Our study has some limitations. The recruited sample was not random and it is, therefore possible that our cohort’s characteristics are different from a larger population of German-speaking sarcopenic or presarcopenic individuals. However, the overall QoL score measured by the SarQoL^® questionnaire is within the range found in other validation studies [20, 25]. Other methodological limitations are related to the recruitment process, such as our male-to-female ratio (76.2% female), which reflects the gender imbalance in geriatric outpatient facilities and acute geriatric wards. With a BMI of 21.8 ± 3.1 kg/m2, our sarcopenic cohort has a lower BMI than the probable sarcopenic cohort. Although this is typical finding [34], we cannot exclude that an overlapping pathophysiology like malnutrition or cachexia can at least partially be at play here [35]. With three days, the test-retest timeframe was short. This reflects the shorter periods of patients’ stays in a maximum-care university hospital compared to other healthcare settings. While other validations of the SarQoL^® omitted the test-retest completely [15], we decided to include this important part of the validation process despite the shorter timeframe.

While previous SarQoL^® validation studies often use the EQ-5D descriptive system without the visual analog scale (EQ-5D VAS) as a generic PROM to test for construct validity, we decided to include the EQ-5D VAS as it has been done previously [26], but omitted the conduction of another PROM like the SF-36 questionnaire.

Conclusions

QoL was similarly reduced in patients > 65 years of age with sarcopenia and probable sarcopenia compared to controls.

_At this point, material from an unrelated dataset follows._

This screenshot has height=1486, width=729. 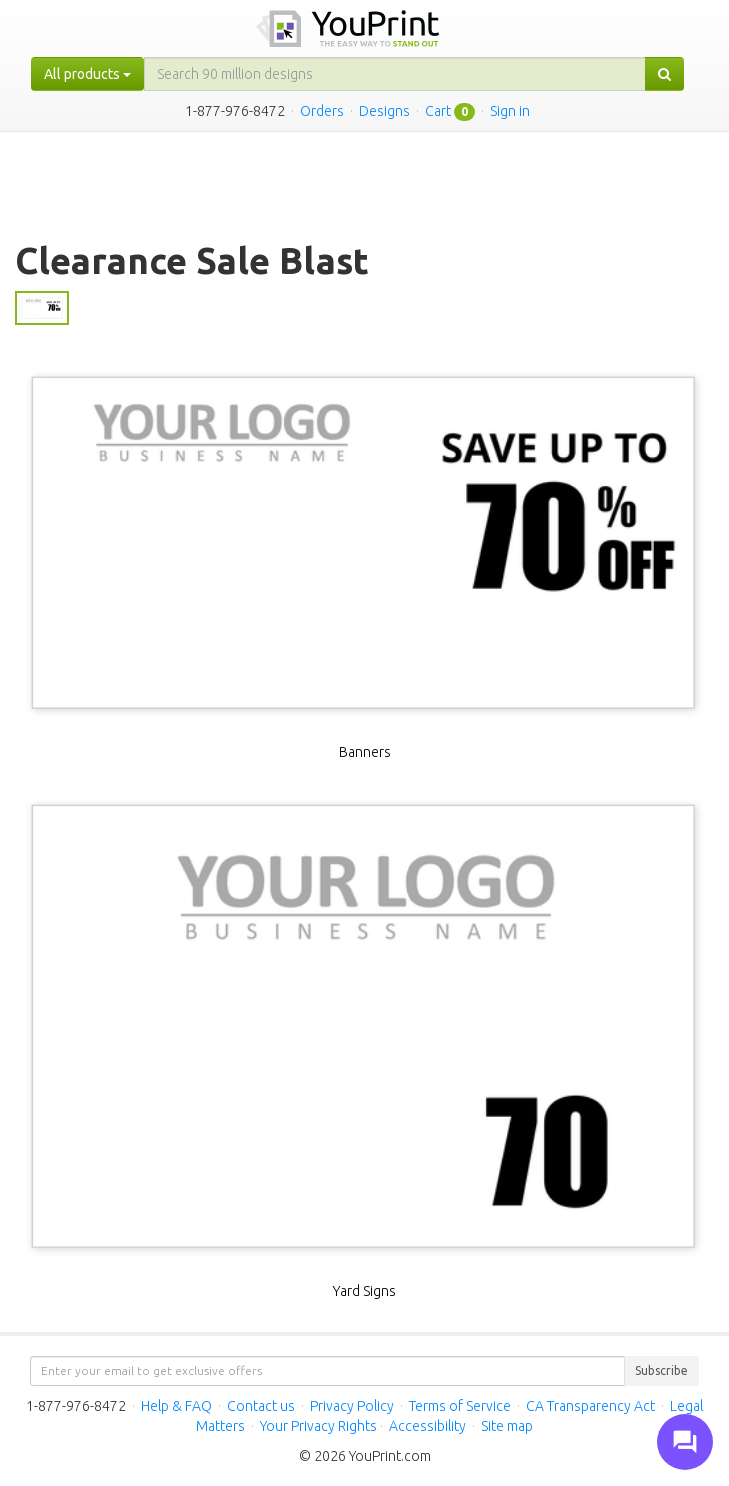 What do you see at coordinates (438, 111) in the screenshot?
I see `Cart` at bounding box center [438, 111].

The German SarQoL^® is a valid and reliable instrument for measuring QoL in patients > 65 years of age with sarcopenia and probable sarcopenia and can now be used in epidemiological studies and clinical trials in a German-speaking population.

Abbreviations

ALM

Appendicular Lean Mass

ANOVA

Analysis Of Variance

BDI-II

Beck Depression Inventory-II

BIA

Bioimpedance Analysis

BMI

Body Mass Index

CCI

Charlson Comorbidity Index

DXA

Dual-energy X-ray Absorptiometry

EQ-5D

European Quality-of-Life 5-Dimension

EQ-5D VAS

European Quality-of-Life 5-Dimension Visual Analog Scale

EWGSOP2

European Working Group on Sarcopenia in Older People 2

ICC

Intraclass Coefficient Correlation

MMSE

Mini Mental State Examination

OR

Odds Ratio

PROMs

Patient Reported Outcome Measures

QoL

Quality Of life

SarQoL®

Sarcopenia-specific Quality of Life

SF-36

36-Item Short-Form Health Survey

SF-MNA

Mini Nutritional Assessment (Short Form)

SMI

Skeletal Muscle Index

SPPB

Short Physical Performance Battery

Author contributions

All authors contributed to the study conception and design. Material preparation, data collection and analysis were performed by S.M., C.H., S.S., O.T., B.S., R.S. and M.D. The first draft of the manuscript was written by S.M. and C.H. and all authors commented on previous versions of the manuscript. All authors read and approved the final manuscript.

Funding

Open Access funding enabled and organized by Projekt DEAL. The authors declare that no funds, grants, or other support was received during the preparation of this manuscript.

Data availability

No datasets were generated or analysed during the current study.

Declarations

Consent for publication

Not applicable. (Informed consent was obtained from all participants included in the study, but the manuscript does not contain data from any individual person.)

Competing interests

The authors declare no competing interests.

Ethics approval

The Ethics Committee of the Medical Faculty of LMU approved the study (Project no.: 23–0376).